Notice that the : in the first part of [:, ["A", "D"]] instructed pandas to give us rows for all values of the outer most index level and that the : just before ] said grab all the columns.

You can also select a slice but in this case it is very important that your dataframe is sorted with respect to the index

3.4.3.2.5. Multi-index Columns#

The functionality of MultiIndex also applies to the column names.

3.4.3.3. Re-setting the Index#

The df.reset_index method will move one or more level of the index back into the DataFrame as a normal column.

With no additional arguments, it moves all levels out of the index and sets the index of the returned DataFrame to the default of range(df.shape[0]).

df_stacked.reset_index()
date ticker return
0 2000-01-01 ACAS 13.7363
1 2000-01-01 AGN 14.5729
2 2000-01-01 AMT 17.3824
3 2000-01-01 BAX 1.6915
4 2000-01-01 CAH -0.3916
... ... ... ...
9175 2014-12-01 TYC 2.2378
9176 2014-12-01 WFT -12.5954
9177 2014-12-01 WHR 4.0662
9178 2014-12-01 XL -2.7872
9179 2014-12-01 YUM -5.6958

9180 rows × 3 columns

3.4.3.4. Choose the Index Carefully#

So, now that we know that we use index and column names for aligning data, “how should we pick the index?” is a natural question to ask.

To guide us to the right answer, we will list the first two components to Hadley Wickham’s description of tidy data:

  1. Each column should each have one variable.

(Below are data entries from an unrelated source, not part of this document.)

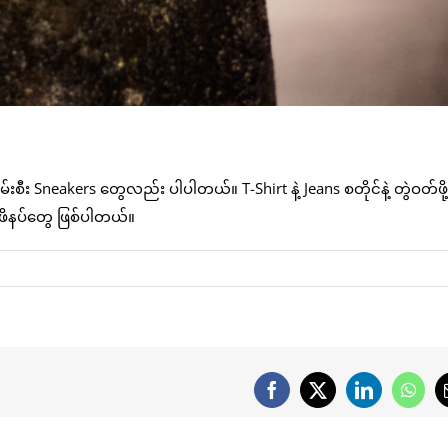
းစီး Sneakers တွေလည်း ပါပါတယ်။ T-Shirt နဲ့ Jeans စတိုင်နဲ့ တွဲဝတ်ဖို့
 ဖိနပ်တွေ ဖြစ်ပါတယ်။
Facebook
X
LinkedIn
What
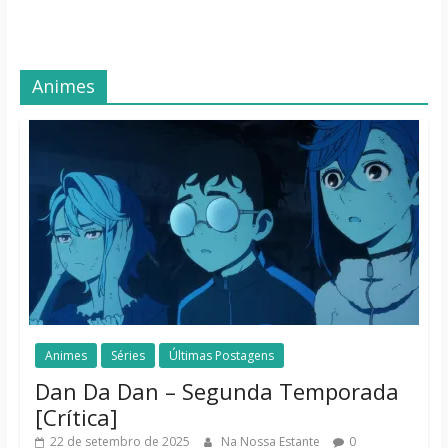
Animes
Animes
Séries
Últimas Postagens
Dan Da Dan – Segunda Temporada
[Crítica]
22 de setembro de 2025
Na Nossa Estante
0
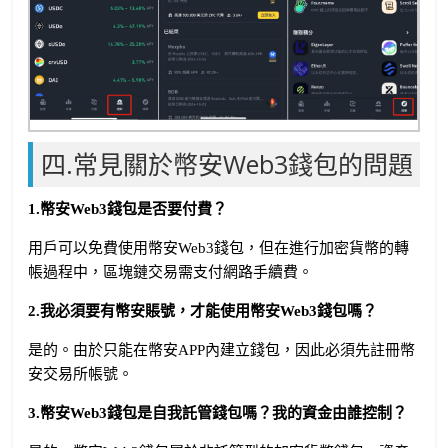
四.常見關於幣安Web3錢包的問題
1.幣安Web3錢包是否要付費？
用戶可以免費使用幣安Web3錢包，但在進行加密貨幣的轉
帳過程中，區塊鏈交易需支付網路手續費。
2.我必須要有幣安賬號，才能使用幣安Web3錢包嗎？
是的。由於只能在幣安APP內建立錢包，因此必須先註冊幣
安交易所帳號。
3.幣安Web3錢包是自我託管錢包嗎？我的資金由誰控制？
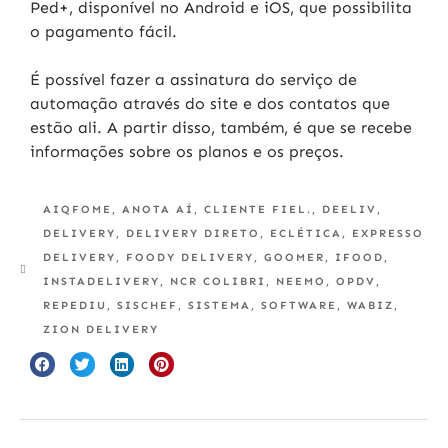
Ped+, disponível no Android e iOS, que possibilita
o pagamento fácil.
É possível fazer a assinatura do serviço de
automação através do site e dos contatos que
estão ali. A partir disso, também, é que se recebe
informações sobre os planos e os preços.
AIQFOME
,
ANOTA AÍ
,
CLIENTE FIEL.
,
DEELIV
,
DELIVERY
,
DELIVERY DIRETO
,
ECLÉTICA
,
EXPRESSO
DELIVERY
,
FOODY DELIVERY
,
GOOMER
,
IFOOD
,
INSTADELIVERY
,
NCR COLIBRI
,
NEEMO
,
OPDV
,
REPEDIU
,
SISCHEF
,
SISTEMA
,
SOFTWARE
,
WABIZ
,
ZION DELIVERY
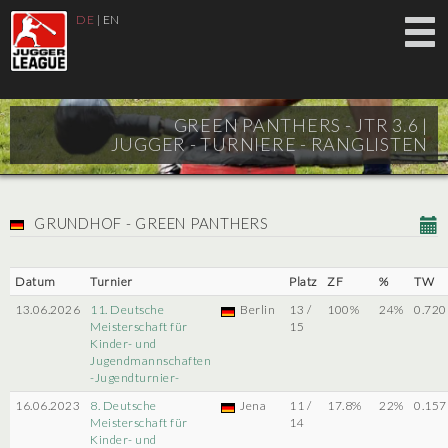
DE
|
EN
GREEN PANTHERS - JTR 3.6 |
JUGGER - TURNIERE - RANGLISTEN
GRUNDHOF - GREEN PANTHERS
Datum
Turnier
Platz
ZF
%
TW
13.06.2026
11. Deutsche
Berlin
13 /
100%
24%
0.720
Meisterschaft für
15
Kinder- und
Jugendmannschaften
-Jugendturnier-
16.06.2023
8. Deutsche
Jena
11 /
17.8%
22%
0.157
Meisterschaft für
14
Kinder- und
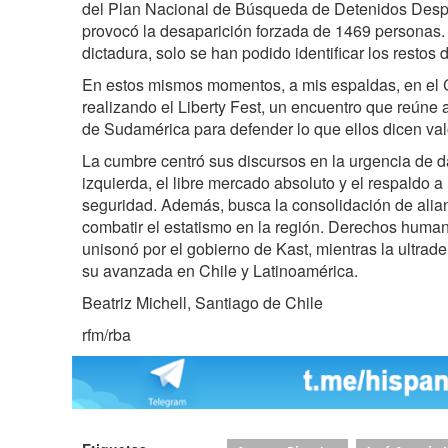
del Plan Nacional de Búsqueda de Detenidos Despa
provocó la desaparición forzada de 1469 personas. 
dictadura, solo se han podido identificar los restos 
En estos mismos momentos, a mis espaldas, en el C
realizando el Liberty Fest, un encuentro que reúne a
de Sudamérica para defender lo que ellos dicen val
La cumbre centró sus discursos en la urgencia de dar
izquierda, el libre mercado absoluto y el respaldo a
seguridad. Además, busca la consolidación de alia
combatir el estatismo en la región. Derechos human
unisonó por el gobierno de Kast, mientras la ultrad
su avanzada en Chile y Latinoamérica.
Beatriz Michell, Santiago de Chile
rfm/rba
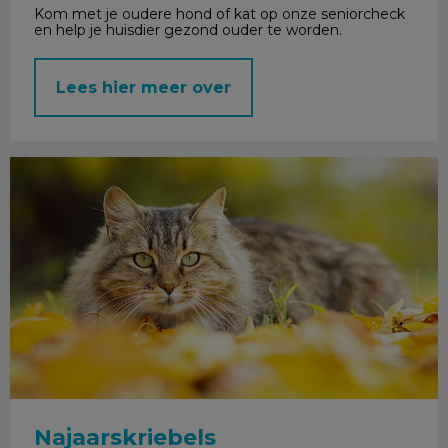
Kom met je oudere hond of kat op onze seniorcheck
en help je huisdier gezond ouder te worden.
Lees hier meer over
Najaarskriebels
Najaarskriebels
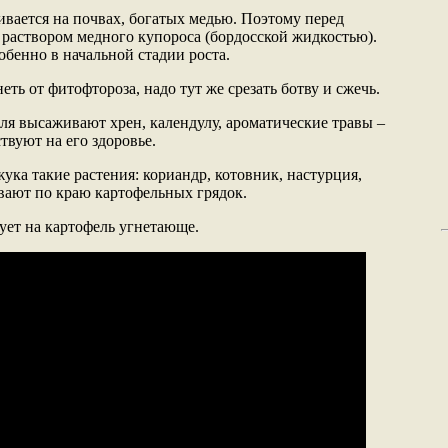
ивается на почвах, богатых медью. Поэтому перед
 раствором медного купороса (бордосской жидкостью).
обенно в начальной стадии роста.
еть от фитофтороза, надо тут же срезать ботву и сжечь.
оля высаживают хрен, календулу, ароматические травы –
твуют на его здоровье.
ука такие растения: кориандр, котовник, настурция,
вают по краю картофельных грядок.
ует на картофель угнетающе.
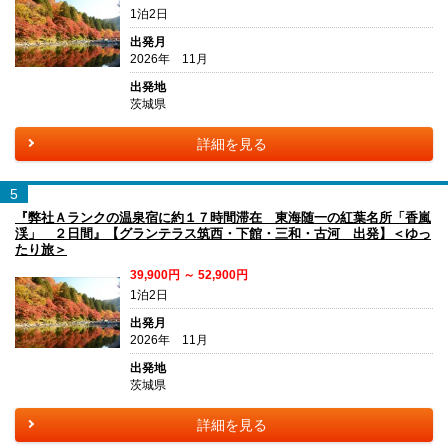
1泊2日
出発月
2026年 11月
出発地
茨城県
詳細を見る
5
『弊社Ａランクの温泉宿に約１７時間滞在 東海随一の紅葉名所「香嵐
渓」 ２日間』【グランテラス筑西・下館・三和・古河 出発】＜ゆっ
たり旅＞
39,900円 ～ 52,900円
1泊2日
出発月
2026年 11月
出発地
茨城県
詳細を見る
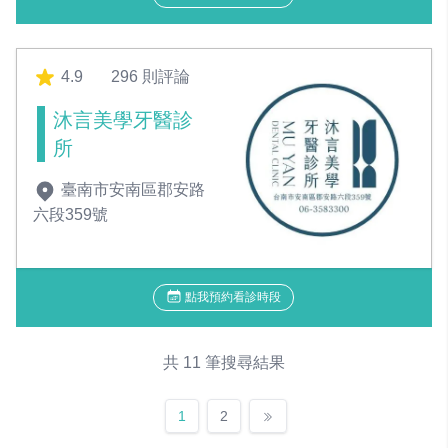
4.9
296 則評論
沐言美學牙醫診
所
臺南市安南區郡安路
六段359號
點我預約看診時段
共 11 筆搜尋結果
1
2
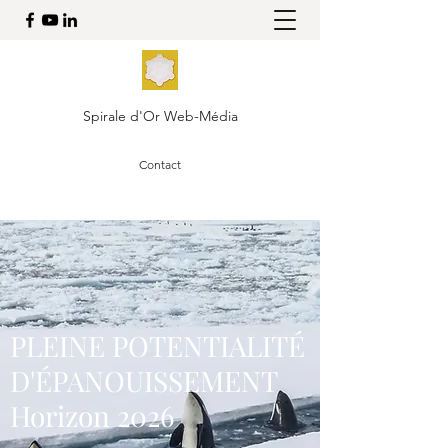
Spirale d'Or Web-Média
Contact
PLEINE POTENTIALITÉ
D'ÉPANOUISSEMENT
Horizon 2026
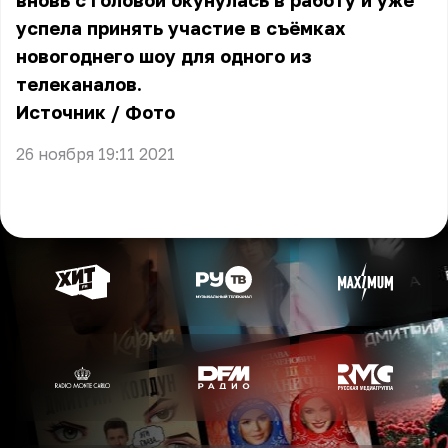
вновь с головой окунулась в работу и уже
успела принять участие в съёмках
новогоднего шоу для одного из
телеканалов.
Источник
/
Фото
26 ноября 19:11 2021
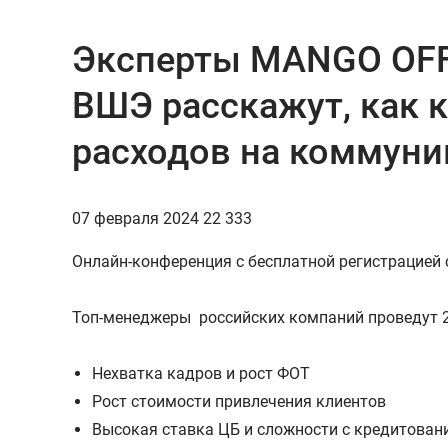
Эксперты MANGO OFFI
ВШЭ расскажут, как 
расходов на коммуни
07 февраля 2024
22 333
Онлайн-конференция с бесплатной регистрацией с
Топ-менеджеры российских компаний проведут 2
Нехватка кадров и рост ФОТ
Рост стоимости привлечения клиентов
Высокая ставка ЦБ и сложности с кредитован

  2. Each row should each have one observation.

If we strive to have our data in a tidy form (we should), then when choosing the index, we should set:

  • the row labels (index) to be a unique identifier for an observation of data

  • the column names to identify one variable

For example, suppose we are looking data on interest rates.

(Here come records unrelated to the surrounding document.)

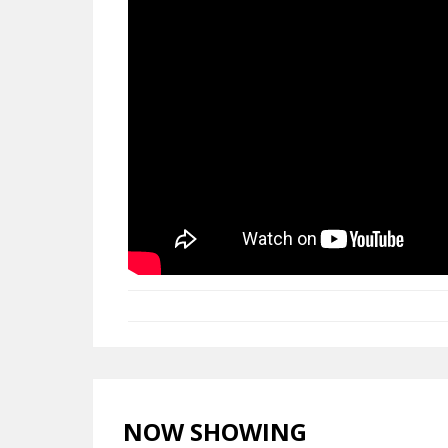
NOW SHOWING
LIHAT SEMUA >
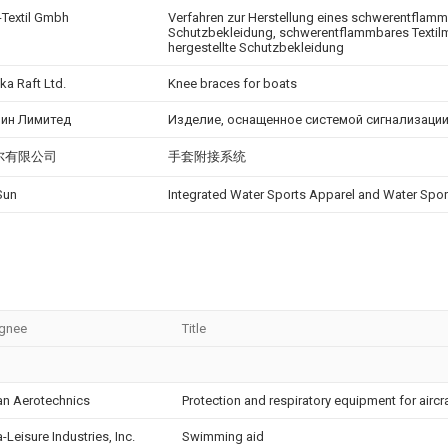
-Textil Gmbh
Verfahren zur Herstellung eines schwerentflammb
Schutzbekleidung, schwerentflammbares Textilm
hergestellte Schutzbekleidung
ka Raft Ltd.
Knee braces for boats
зин Лимитед
Изделие, оснащенное системой сигнализаци
尔有限公司
手套附接系统
Sun
Integrated Water Sports Apparel and Water Spo
gnee
Title
an Aerotechnics
Protection and respiratory equipment for aircra
-Leisure Industries, Inc.
Swimming aid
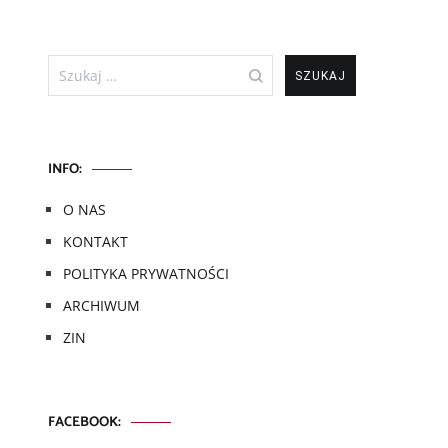
Szukaj:
INFO:
O NAS
KONTAKT
POLITYKA PRYWATNOŚCI
ARCHIWUM
ZIN
FACEBOOK:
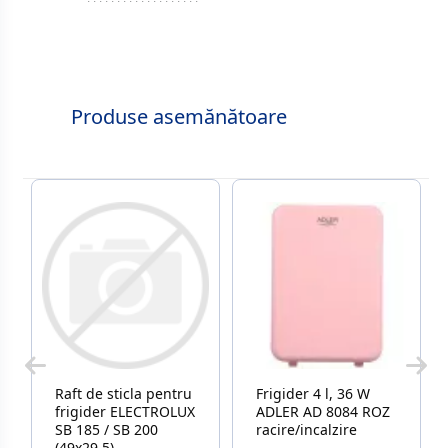
Produse asemănătoare
Raft de sticla pentru
Frigider 4 l, 36 W
frigider ELECTROLUX
ADLER AD 8084 ROZ
SB 185 / SB 200
racire/incalzire
(49x29.5)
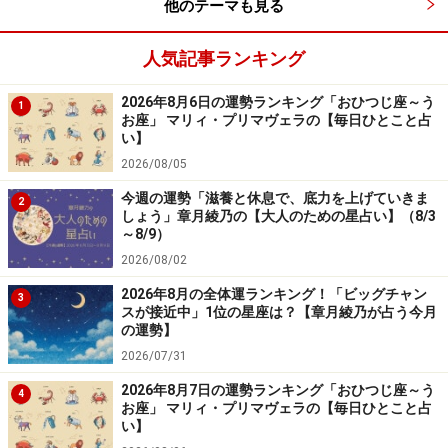
他のテーマも見る
人気記事ランキング
2026年8月6日の運勢ランキング「おひつじ座～う
1
お座」 マリィ・プリマヴェラの【毎日ひとこと占
い】
2026/08/05
今週の運勢「滋養と休息で、底力を上げていきま
2
しょう」章月綾乃の【大人のための星占い】（8/3
～8/9）
2026/08/02
2026年8月の全体運ランキング！「ビッグチャン
3
スが接近中」1位の星座は？【章月綾乃が占う今月
の運勢】
2026/07/31
2026年8月7日の運勢ランキング「おひつじ座～う
4
お座」 マリィ・プリマヴェラの【毎日ひとこと占
い】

Each column might represent one bond or asset and each row might represent the date.

Using hierarchical row and column indices allows us to store higher dimensional data in our (inherently) two dimensional DataFrame.

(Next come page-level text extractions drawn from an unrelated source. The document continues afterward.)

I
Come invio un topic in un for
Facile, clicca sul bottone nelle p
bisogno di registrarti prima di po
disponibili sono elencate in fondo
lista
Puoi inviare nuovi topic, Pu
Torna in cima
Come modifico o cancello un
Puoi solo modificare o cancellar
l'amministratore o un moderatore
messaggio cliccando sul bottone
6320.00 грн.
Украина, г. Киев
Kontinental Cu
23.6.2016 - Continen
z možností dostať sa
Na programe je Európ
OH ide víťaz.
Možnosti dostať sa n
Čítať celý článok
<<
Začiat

3.4.3.4.1. Know Your Goal#

The correct column(s) to choose for the index often depends on the context of your analysis.

For example, if I were studying how GDP and consumption evolved over time for various countries, I would want time (year) and country name on the index

On the other hand, if I were trying to look at the differences across countries and variables within a particular year, I may opt to put the country and variable on the index and have years be columns.

Following the tidy data rules above and thinking about how you intend to use the data – and a little practice – will enable you to consistently select the correct index.